Sendika-Siyaset İlişkisi • Sendikalar ile siyaset kurumları arasındaki ilişki yeniden tanımlanabilir mi? • Sendikalar ile siyaset arasındaki ilişki nasıl kurgulanmalıdır? • Bu yeniden tanımlama sürecinde sendikalar ve siyaset kurumları yeniden konumlandırılabilir mi?
Ekolojik Sorunlar • Kapitalizmin sistematik olarak yaratmış olduğu toplumsal hayat, ekonomi, siyaset ve çevreyle ilgili sorunlar, hayatı giderek katlanılamaz hale getirmektedir.
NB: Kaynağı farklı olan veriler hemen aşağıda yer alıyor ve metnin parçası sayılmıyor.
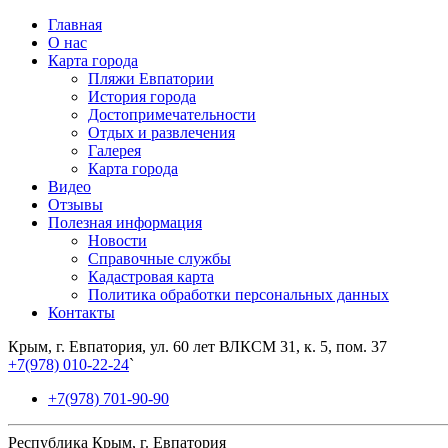
Главная
О нас
Карта города
Пляжи Евпатории
История города
Достопримечательности
Отдых и развлечения
Галерея
Карта города
Видео
Отзывы
Полезная информация
Новости
Справочные службы
Кадастровая карта
Политика обработки персональных данных
Контакты
Крым, г. Евпатория, ул. 60 лет ВЛКСМ 31, к. 5, пом. 37
+7(978) 010-22-24
`
+7(978) 701-90-90
Республика Крым, г. Евпатория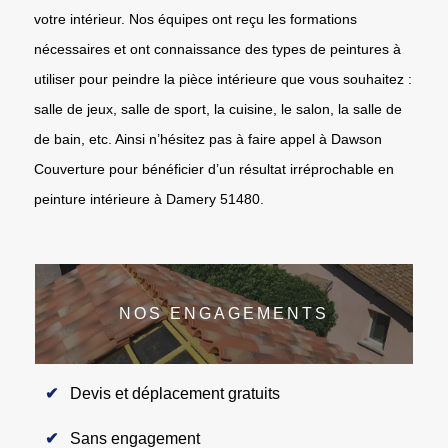
votre intérieur. Nos équipes ont reçu les formations
nécessaires et ont connaissance des types de peintures à
utiliser pour peindre la pièce intérieure que vous souhaitez :
salle de jeux, salle de sport, la cuisine, le salon, la salle de
de bain, etc. Ainsi n’hésitez pas à faire appel à Dawson
Couverture pour bénéficier d’un résultat irréprochable en
peinture intérieure à Damery 51480.
NOS ENGAGEMENTS
Devis et déplacement gratuits
Sans engagement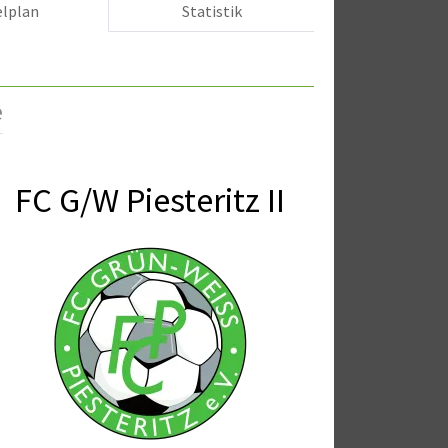
elplan
Statistik
e
FC G/W Piesteritz II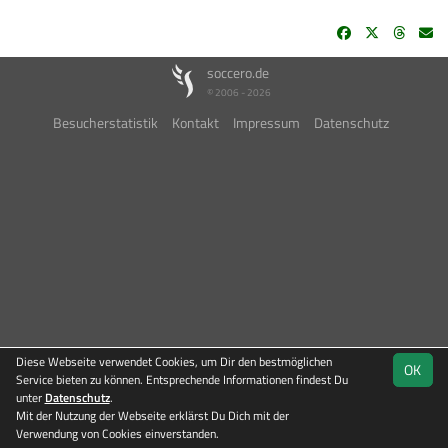
soccero.de
© 2006 - 2026
Besucherstatistik
Kontakt
Impressum
Datenschutz
Diese Webseite verwendet Cookies, um Dir den bestmöglichen
OK
Service bieten zu können. Entsprechende Informationen findest Du
unter
Datenschutz
.
Mit der Nutzung der Webseite erklärst Du Dich mit der
Team
Verwendung von Cookies einverstanden.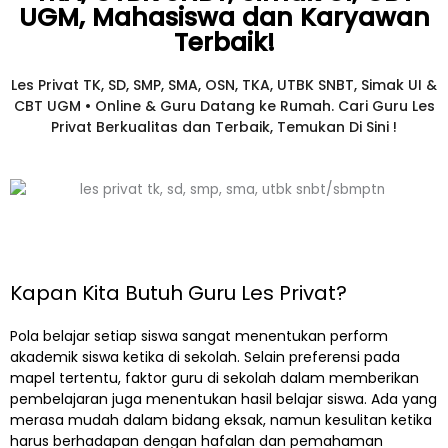
UGM, Mahasiswa dan Karyawan
Terbaik!​
Les Privat TK, SD, SMP, SMA, OSN, TKA, UTBK SNBT, Simak UI &
CBT UGM • Online & Guru Datang ke Rumah. Cari Guru Les
Privat Berkualitas dan Terbaik,
Temukan Di Sini !
Kapan Kita Butuh Guru Les Privat?
Pola belajar setiap siswa sangat menentukan perform
akademik siswa ketika di sekolah. Selain preferensi pada
mapel tertentu, faktor guru di sekolah dalam memberikan
pembelajaran juga menentukan hasil belajar siswa. Ada yang
merasa mudah dalam bidang eksak, namun kesulitan ketika
harus berhadapan dengan hafalan dan pemahaman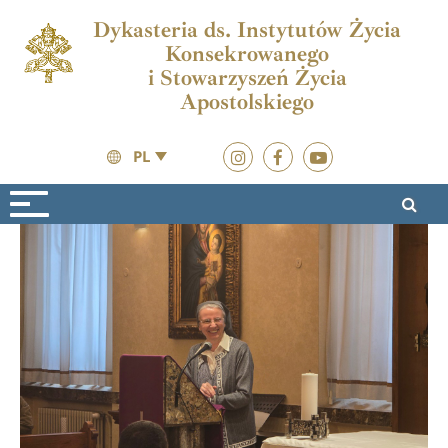
Dykasteria ds. Instytutów Życia
Konsekrowanego
i Stowarzyszeń Życia
Apostolskiego
PL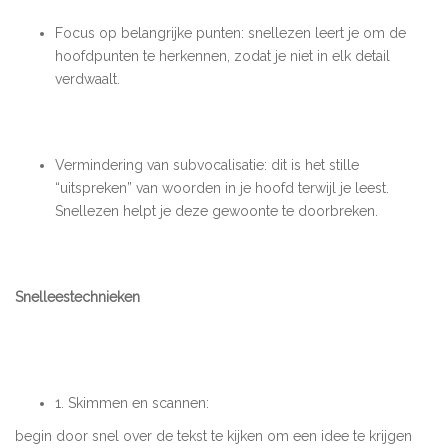
Focus op belangrijke punten: snellezen leert je om de
hoofdpunten te herkennen, zodat je niet in elk detail
verdwaalt.
Vermindering van subvocalisatie: dit is het stille
“uitspreken” van woorden in je hoofd terwijl je leest.
Snellezen helpt je deze gewoonte te doorbreken.
Snelleestechnieken
1. Skimmen en scannen:
begin door snel over de tekst te kijken om een idee te krijgen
Emekçiler, toplumu ve doğayı tahrip eden kapitalizmin verdikleri ile yetinmek yerine ekolojik talepleri de gündeme getirmeyi hedeflemelidirler. Bu amaçla, savunulacak olan Toplumsal Sözleşmeler, aynı zamanda Ekolojik Sözleşmelerşeklinde tasarlanabilir mi?